Transcribed page contents:
============================================================
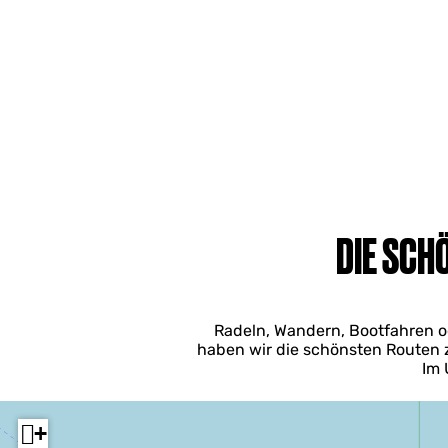
DIE SCH
Radeln, Wandern, Bootfahren ode
haben wir die schönsten Routen 
Im 
+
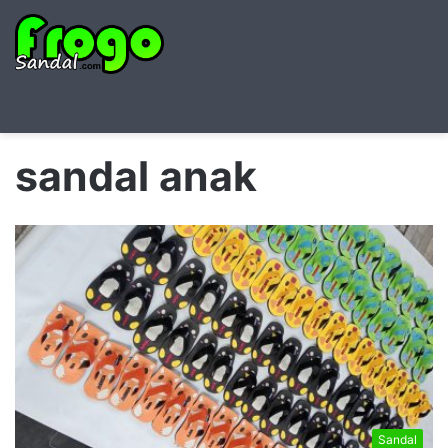
Searc
M
for
sandal anak
Sandal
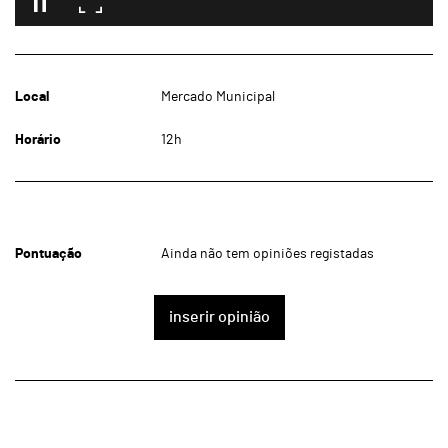
Local
Mercado Municipal
Horário
12h
Pontuação
Ainda não tem opiniões registadas
inserir opinião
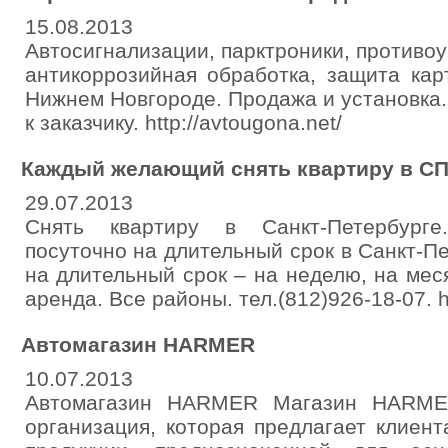
15.08.2013
Автосигнализации, парктроники, противо
антикоррозийная обработка, защита карт
Нижнем Новгороде. Продажа и установка. 
к заказчику. http://avtougona.net/
Каждый желающий снять квартиру в С
29.07.2013
Снять квартиру в Санкт-Петербурге
посуточно на длительный срок в Санкт-П
на длительный срок – на неделю, на меся
аренда. Все районы. тел.(812)926-18-07. ht
Автомагазин HARMER
10.07.2013
Автомагазин HARMER Магазин HARMER
организация, которая предлагает клиен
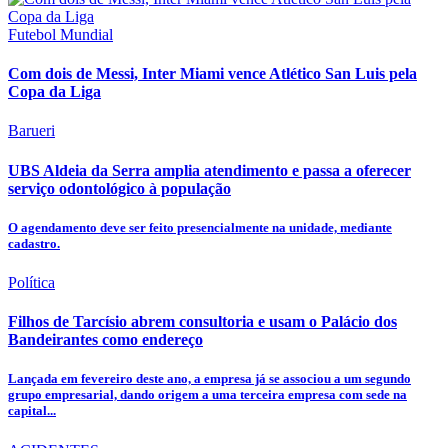
Futebol Mundial
Com dois de Messi, Inter Miami vence Atlético San Luis pela
Copa da Liga
Barueri
UBS Aldeia da Serra amplia atendimento e passa a oferecer
serviço odontológico à população
O agendamento deve ser feito presencialmente na unidade, mediante
cadastro.
Política
Filhos de Tarcísio abrem consultoria e usam o Palácio dos
Bandeirantes como endereço
Lançada em fevereiro deste ano, a empresa já se associou a um segundo
grupo empresarial, dando origem a uma terceira empresa com sede na
capital...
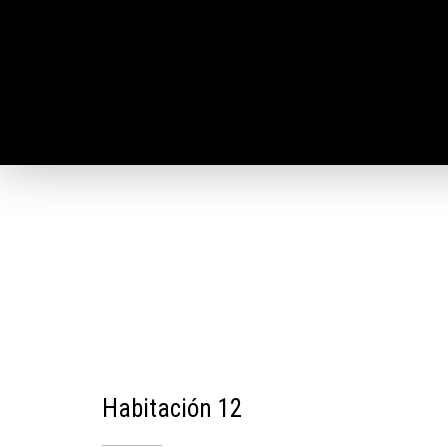
Habitación 12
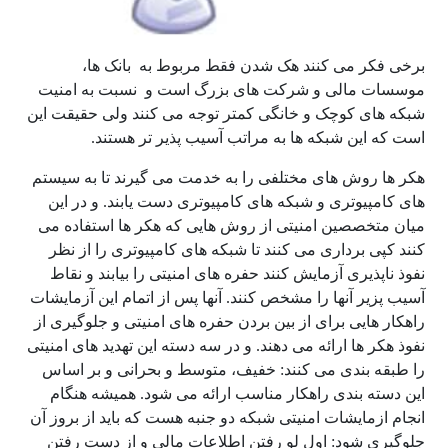
برخی فکر می کنند هک شدن فقط مربوط به بانک ها،
موسسات مالی و شرکت های بزرگ است و نسبت به امنیت
شبکه های کوچک و خانگی کمتر توجه می کنند ولی حقیقت این
است که این شبکه ها به مراتب آسیب پذیر تر هستند.
هکر ها روش های مختلفی را به خدمت می گیرند تا به سیستم
های کامپیوتری و شبکه های کامپیوتری دست یابند. و در این
میان متخصصین امنیتی از روش هایی که هکر ها استفاده می
کنند کپی برداری می کنند تا شبکه های کامپیوتری را از نظر
نفوذ ناپذیری آزمایش کنند حفره های امنیتی را بیابند و نقاط
آسیب پزیر آنها را مشخص کنند. آنها پس از اتمام این آزمایشات
راهکار هایی برای از بین بردن حفره های امنیتی و جلوگیری از
نفوذ هکر ها ارائه می دهند. و در سه دسته این تهدید های امنیتی
را طبقه بندی می کنند: خفیف، متوسط و بحرانی و بر اساس
این دسته بندی راهکار مناسب ارائه می شود. همیشه هنگام
انجام ازمایشات امنیتی شبکه دو جنبه هست که باید از بروز آن
جلوگیری شود: اول لو رفتن اطلاعات مالی و از دست رفتن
============================================================
Task details =>
Your copy should hold the lines from the one with "к заказчику. http://avtougona.net/" up to and including the one with "Futebol Mundial", exactly as in the data above, and no pictures.

Problem solution =>
к заказчику. http://avtougona.net/
Каждый желающий снять квартиру в С
29.07.2013
Снять квартиру в Санкт-Петербурге
посуточно на длительный срок в Санкт-П
на длительный срок – на неделю, на меся
аренда. Все районы. тел.(812)926-18-07. ht
Автомагазин HARMER
10.07.2013
Автомагазин HARMER Магазин HARMER
организация, которая предлагает клиен
Futebol Mundial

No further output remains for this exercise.